My daughter has one of those furbies… There is a app for our tablet so she can play games on the tablet and the furby reacts. The app emits a super high frequency (much like the above robot) to communicate with the furby. It drives me crazy b/c Im the only one in the house that can hear it.
I know the pain of being the only one hearing these awful high frequencies. At the same time, I enjoy Alva Noto, which is sometimes full of high frequencies.
“using audio to program seemed like a good candidate.”
Can-didate – hah hah, I got that one.
Not harmonically related? 12345/9876 = 5/4, exactly, which is a pretty close harmonic relationship; they’re the fourth and fifth harmonics of 2467 Hz. Interestingly (if you’re some kind of math nerd), if you take the nine digits 123456789 and divide them into two piles, one increasing and the other decreasing, this is the *most* harmonically related pair you can get. Next closest is 2457 and 98631, the 7th and 281th harmonics of 351 Hz.
281th? Also, if you restrict yourself to frequencies under 22050 (the Nyquist rate for CD audio), second worst is 12348 and 9765, 196th and 155th harmonics of 63 Hz.
LM567 can do up to 100KHz I hear, and more in quickly reducing sensitivity up to 1M!
So this could be done in inaudible frequencies too.
Not sure the headphones would produce such a frequency. Must try : piezo buzzer tuned up to inaudible and canny somewhere in the room. See if it would be able to create such “inaudible” morse.
Indeed, the frequencies are exactly related by 5/4 (but that’s okay in this case).
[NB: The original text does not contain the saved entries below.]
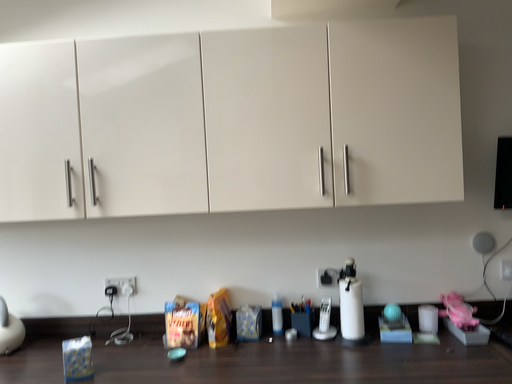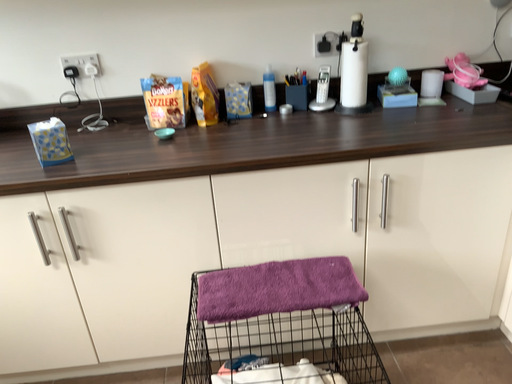 Question: How did the camera likely rotate when shooting the video?

Choices:
 (A) rotated right
 (B) rotated left

Answer: (A) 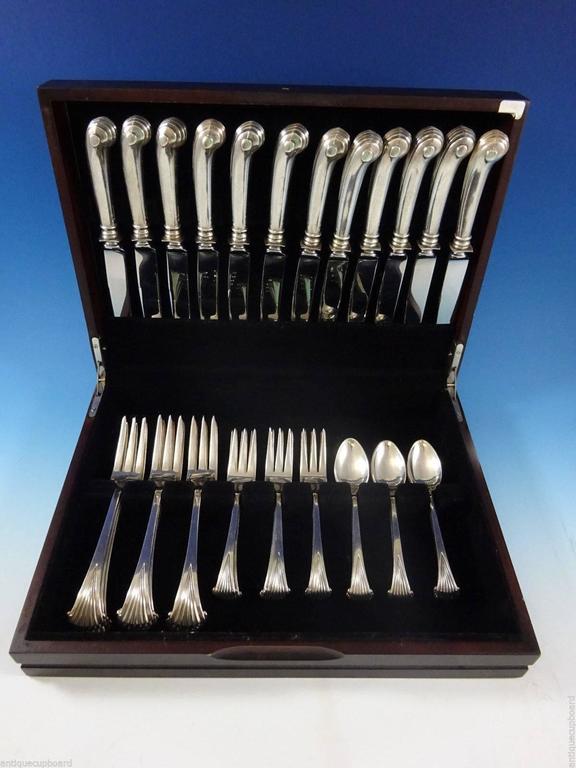 The width and height of the screenshot is (576, 768). I want to click on forks, so click(x=103, y=535), click(x=147, y=550), click(x=190, y=550), click(x=232, y=541), click(x=276, y=538), click(x=320, y=545). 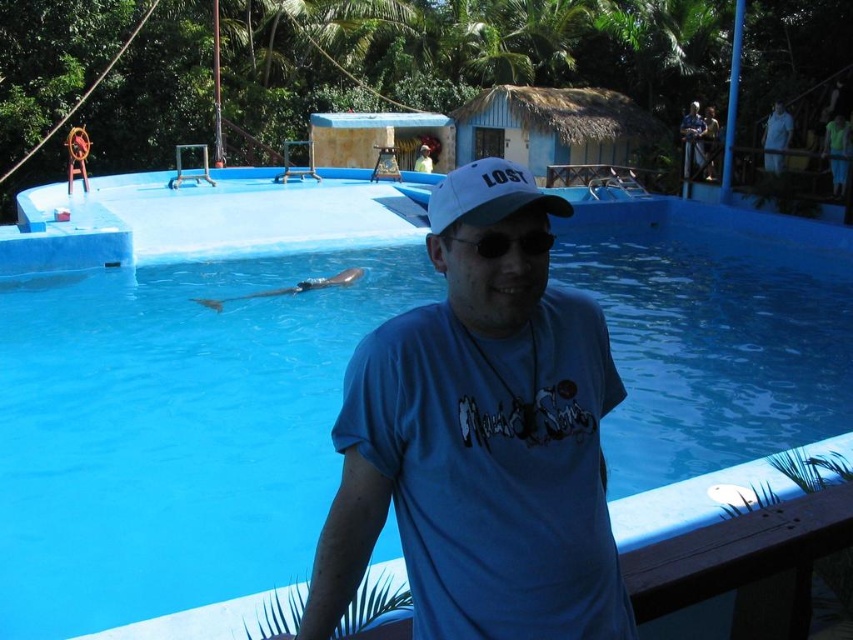 Is white fabric cap at center shorter than black plastic goggles at center?

No, white fabric cap at center is not shorter than black plastic goggles at center.

Is point (503, 164) farther from viewer compared to point (500, 244)?

Yes, it is.

This screenshot has height=640, width=853. In order to click on white fabric cap at center in this screenshot , I will do `click(486, 195)`.

Who is more distant from viewer, (390, 417) or (457, 193)?

The point (390, 417) is more distant.

Can you confirm if blue cotton shirt at center is positioned below white fabric cap at center?

Yes.

Image resolution: width=853 pixels, height=640 pixels. What do you see at coordinates (480, 440) in the screenshot?
I see `blue cotton shirt at center` at bounding box center [480, 440].

Where is `blue cotton shirt at center`? This screenshot has height=640, width=853. blue cotton shirt at center is located at coordinates (480, 440).

Can you confirm if blue cotton shirt at center is taller than black plastic goggles at center?

Yes, blue cotton shirt at center is taller than black plastic goggles at center.

Is point (437, 234) farther from viewer compared to point (503, 236)?

Yes.

Locate an element on the screen. blue cotton shirt at center is located at coordinates (480, 440). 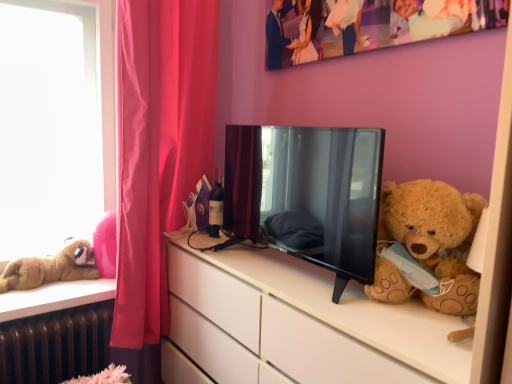 Question: Is white matte cabinet at right thinner than black glossy tv at center?

Choices:
 (A) yes
 (B) no

Answer: (B)

Question: Considering the relative positions of white matte cabinet at right and black glossy tv at center in the image provided, is white matte cabinet at right in front of black glossy tv at center?

Choices:
 (A) yes
 (B) no

Answer: (A)

Question: Would you say black glossy tv at center is part of white matte cabinet at right's contents?

Choices:
 (A) yes
 (B) no

Answer: (B)

Question: Is white matte cabinet at right oriented towards black glossy tv at center?

Choices:
 (A) no
 (B) yes

Answer: (A)

Question: From the image's perspective, would you say white matte cabinet at right is shown under black glossy tv at center?

Choices:
 (A) yes
 (B) no

Answer: (A)

Question: Considering the relative positions of white matte cabinet at right and black glossy tv at center in the image provided, is white matte cabinet at right behind black glossy tv at center?

Choices:
 (A) no
 (B) yes

Answer: (A)

Question: Is there a large distance between white matte cabinet at right and fluffy brown teddy bear at right, acting as the first teddy bear starting from the front?

Choices:
 (A) yes
 (B) no

Answer: (B)

Question: Does white matte cabinet at right have a greater width compared to fluffy brown teddy bear at right, the 2th teddy bear positioned from the back?

Choices:
 (A) yes
 (B) no

Answer: (A)

Question: Is white matte cabinet at right thinner than fluffy brown teddy bear at right, which is the first teddy bear in right-to-left order?

Choices:
 (A) no
 (B) yes

Answer: (A)

Question: From a real-world perspective, is white matte cabinet at right on fluffy brown teddy bear at right, the 2th teddy bear when ordered from left to right?

Choices:
 (A) no
 (B) yes

Answer: (A)

Question: Is white matte cabinet at right positioned behind fluffy brown teddy bear at right, acting as the first teddy bear starting from the front?

Choices:
 (A) no
 (B) yes

Answer: (A)

Question: Considering the relative sizes of white matte cabinet at right and fluffy brown teddy bear at right, the 2th teddy bear when ordered from left to right, in the image provided, is white matte cabinet at right taller than fluffy brown teddy bear at right, the 2th teddy bear when ordered from left to right,?

Choices:
 (A) yes
 (B) no

Answer: (A)

Question: Considering the relative sizes of brown metallic radiator at lower left and matte glass bottle at center in the image provided, is brown metallic radiator at lower left taller than matte glass bottle at center?

Choices:
 (A) yes
 (B) no

Answer: (A) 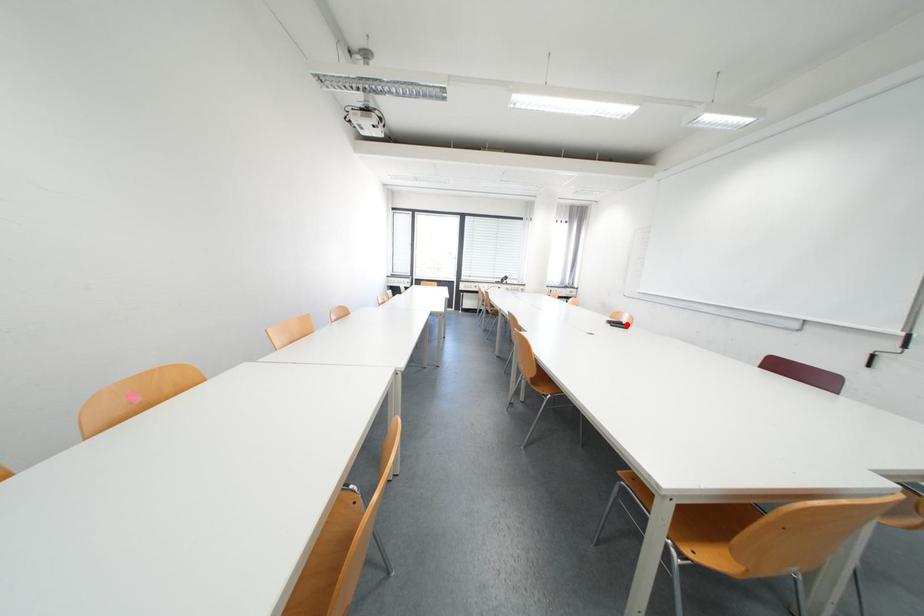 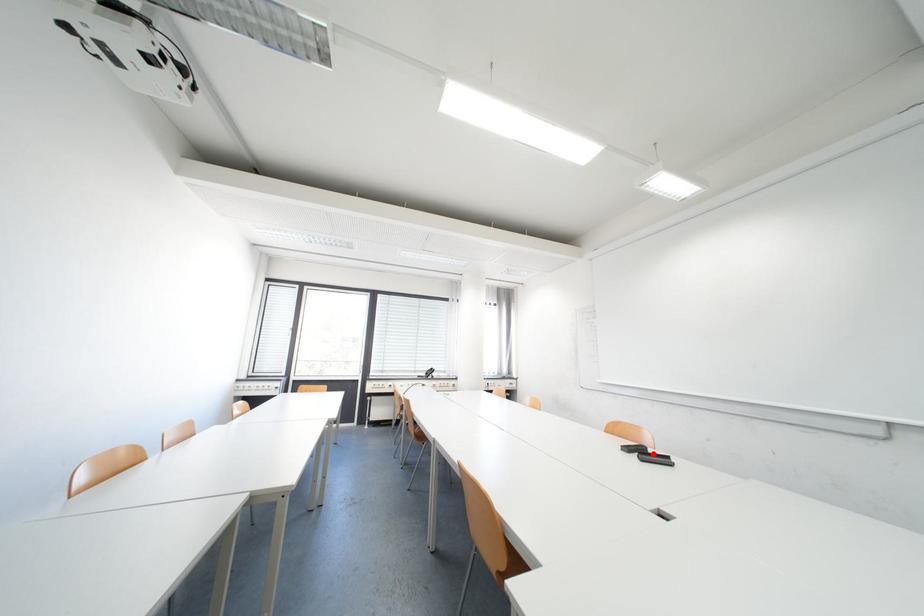 I am providing you with two images of the same scene from different viewpoints. A red point is marked on the first image and another point is marked on the second image. Is the marked point in image1 the same physical position as the marked point in image2?

Yes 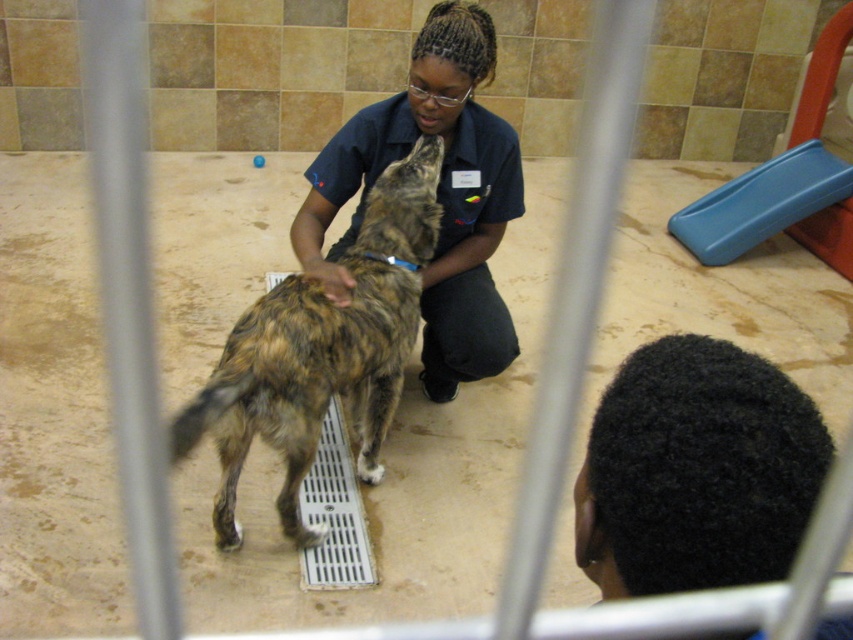 You are a visitor at the pet care facility and want to know the relative sizes of the brown fur dog at center and the dark blue uniform at center. Which one is wider?

The brown fur dog at center is less wide than the dark blue uniform at center, so the dark blue uniform at center is wider. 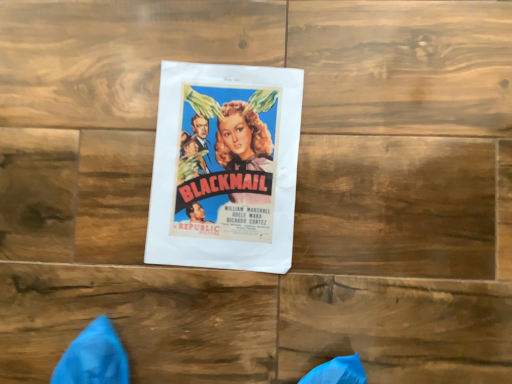 Where is `matte paper poster at center`? Image resolution: width=512 pixels, height=384 pixels. matte paper poster at center is located at coordinates (225, 167).

What do you see at coordinates (225, 167) in the screenshot?
I see `matte paper poster at center` at bounding box center [225, 167].

Find the location of a particular element. matte paper poster at center is located at coordinates (225, 167). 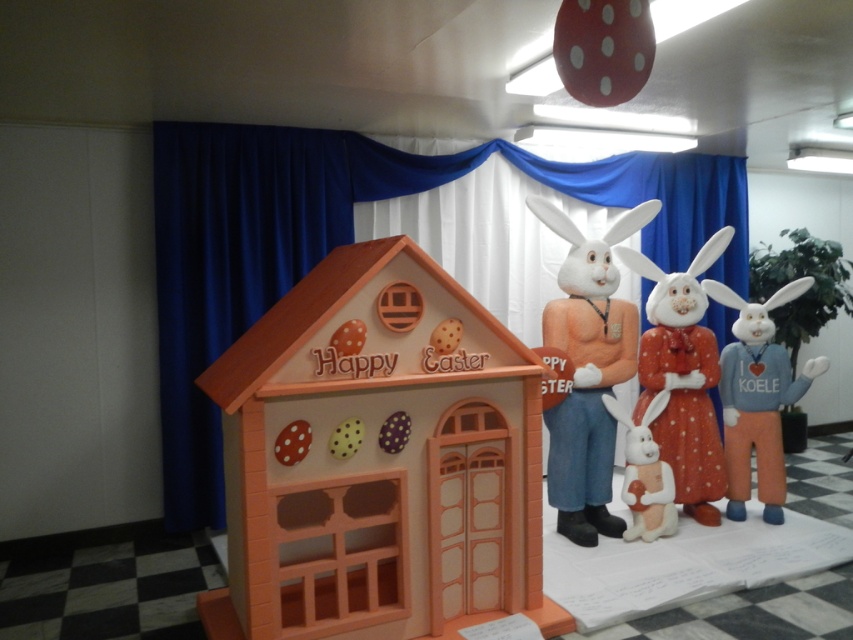 Does matte orange house at center have a greater height compared to white plush bunny at center?

Yes.

Can you confirm if matte orange house at center is positioned below white plush bunny at center?

Incorrect, matte orange house at center is not positioned below white plush bunny at center.

Is point (326, 486) farther from viewer compared to point (636, 481)?

No.

Find the location of `matte orange house at center`. matte orange house at center is located at coordinates (378, 460).

Who is more forward, (761, 326) or (676, 522)?

Point (676, 522) is more forward.

Which is in front, point (817, 358) or point (624, 413)?

Positioned in front is point (624, 413).

The image size is (853, 640). Identify the location of white matte plush at center. (757, 397).

Is white plush rabbit at center bigger than white matte plush at center?

Yes, white plush rabbit at center is bigger than white matte plush at center.

Image resolution: width=853 pixels, height=640 pixels. Find the location of `white plush rabbit at center`. white plush rabbit at center is located at coordinates (587, 371).

Image resolution: width=853 pixels, height=640 pixels. I want to click on white plush rabbit at center, so click(x=587, y=371).

This screenshot has width=853, height=640. Identify the location of white plush rabbit at center. (587, 371). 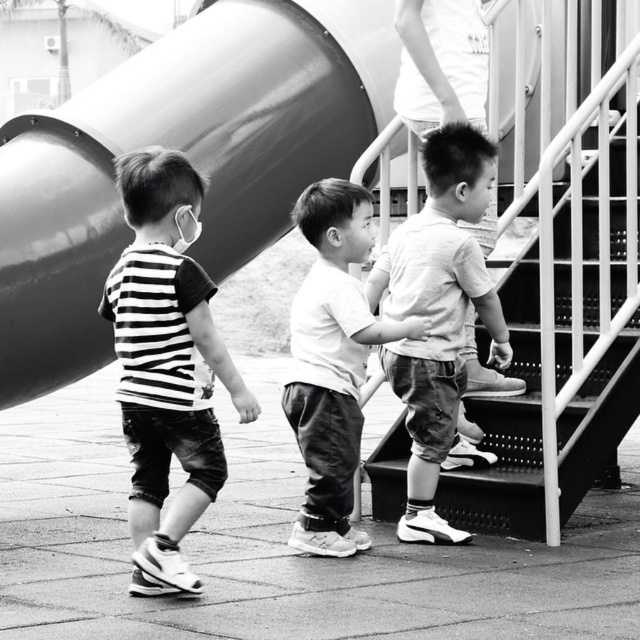 Measure the distance between point (74, 259) and camera.

29.24 feet

Between smooth metal slide at upper left and striped fabric shirt at center, which one has more height?

Standing taller between the two is smooth metal slide at upper left.

Between point (156, 80) and point (168, 192), which one is positioned in front?

Point (168, 192)

Find the location of a particular element. This screenshot has width=640, height=640. smooth metal slide at upper left is located at coordinates (188, 156).

Does light gray cotton shirt at center have a larger size compared to smooth white shirt at center?

Yes, light gray cotton shirt at center is bigger than smooth white shirt at center.

Is light gray cotton shirt at center smaller than smooth white shirt at center?

Incorrect, light gray cotton shirt at center is not smaller in size than smooth white shirt at center.

Measure the distance between point (x=436, y=401) and camera.

Point (x=436, y=401) and camera are 25.99 feet apart.

The image size is (640, 640). In order to click on light gray cotton shirt at center in this screenshot , I will do `click(436, 310)`.

Who is higher up, smooth metal slide at upper left or light gray cotton shirt at center?

smooth metal slide at upper left is higher up.

Does point (209, 243) lie in front of point (428, 470)?

No, (209, 243) is behind (428, 470).

Locate an element on the screen. smooth metal slide at upper left is located at coordinates (188, 156).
A lot of modem techniques use frequencies that need to be harmonically distant, but for this particular setup it wasn’t important. Canny’s audio-to-UART converter is really just a very tight bandpass filter (via a PLL/Tone Decoder) centered at the high frequency; the low frequency just needs to be outside the filter enough to fall below the trigger threshold. While silence could be transmitted instead of the low frequency, the rapid change in amplitude seemed to reduce reliability (so I used another fun number instead).
Math nerdiness is always appreciated – thanks for crunching the numbers!
So why not use the DTMF tones? Those can not only be easily generated but even modern phones can send them, so you can call the robot on speakerphone and give commands with the keypad.
I think the 567 was originally designed for use with DTMF (amongst others).